* THE TASK
Of all the entries below, retype only the lines from the one with "Notre processus de traitement des punaise" through the one with "En plus de notre service à Romainville, nous", exactly as they appear.

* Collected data
↓↓↓
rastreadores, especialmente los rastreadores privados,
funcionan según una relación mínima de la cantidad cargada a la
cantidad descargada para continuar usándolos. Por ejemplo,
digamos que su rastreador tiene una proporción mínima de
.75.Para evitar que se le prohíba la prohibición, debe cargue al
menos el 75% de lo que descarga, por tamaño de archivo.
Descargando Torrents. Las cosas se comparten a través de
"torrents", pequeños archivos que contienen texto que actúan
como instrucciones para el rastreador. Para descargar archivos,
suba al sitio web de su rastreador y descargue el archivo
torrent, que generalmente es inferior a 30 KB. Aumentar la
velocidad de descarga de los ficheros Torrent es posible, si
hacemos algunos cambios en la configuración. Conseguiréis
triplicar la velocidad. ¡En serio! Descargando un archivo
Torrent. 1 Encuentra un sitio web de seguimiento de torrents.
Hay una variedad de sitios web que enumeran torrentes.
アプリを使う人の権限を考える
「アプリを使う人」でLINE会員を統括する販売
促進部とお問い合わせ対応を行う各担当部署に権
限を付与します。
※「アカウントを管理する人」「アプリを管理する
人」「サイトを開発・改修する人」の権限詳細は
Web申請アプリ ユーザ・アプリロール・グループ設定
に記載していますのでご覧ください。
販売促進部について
↑↑↑
↓↓↓
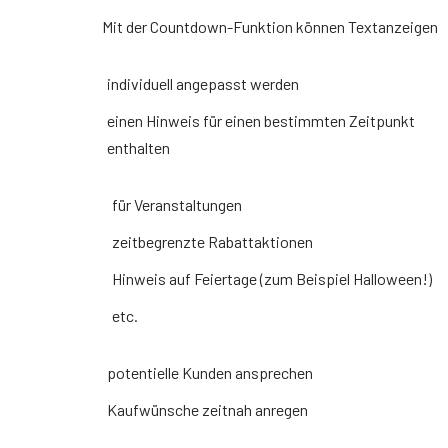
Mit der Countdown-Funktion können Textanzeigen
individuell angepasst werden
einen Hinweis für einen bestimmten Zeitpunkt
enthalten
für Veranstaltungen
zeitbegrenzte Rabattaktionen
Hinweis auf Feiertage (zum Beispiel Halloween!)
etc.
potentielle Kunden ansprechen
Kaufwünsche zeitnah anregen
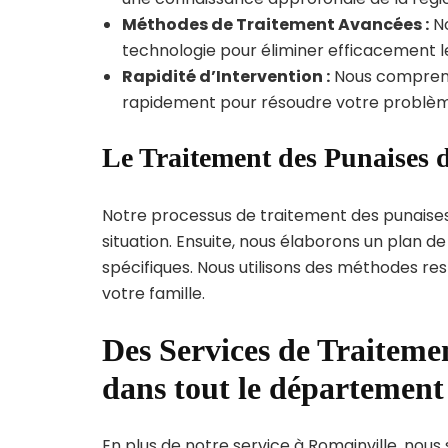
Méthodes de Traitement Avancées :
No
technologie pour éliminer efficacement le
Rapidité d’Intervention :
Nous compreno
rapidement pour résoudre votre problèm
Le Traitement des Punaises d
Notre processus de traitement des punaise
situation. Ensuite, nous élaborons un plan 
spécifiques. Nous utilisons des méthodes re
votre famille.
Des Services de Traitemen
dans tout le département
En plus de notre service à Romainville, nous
↑↑↑
↓↓↓
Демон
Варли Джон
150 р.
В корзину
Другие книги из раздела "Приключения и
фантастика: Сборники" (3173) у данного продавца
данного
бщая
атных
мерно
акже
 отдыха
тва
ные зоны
↑↑↑
* EXERCISE RESULT
Notre processus de traitement des punaise
situation. Ensuite, nous élaborons un plan 
spécifiques. Nous utilisons des méthodes re
votre famille.
Des Services de Traitemen
dans tout le département
En plus de notre service à Romainville, nous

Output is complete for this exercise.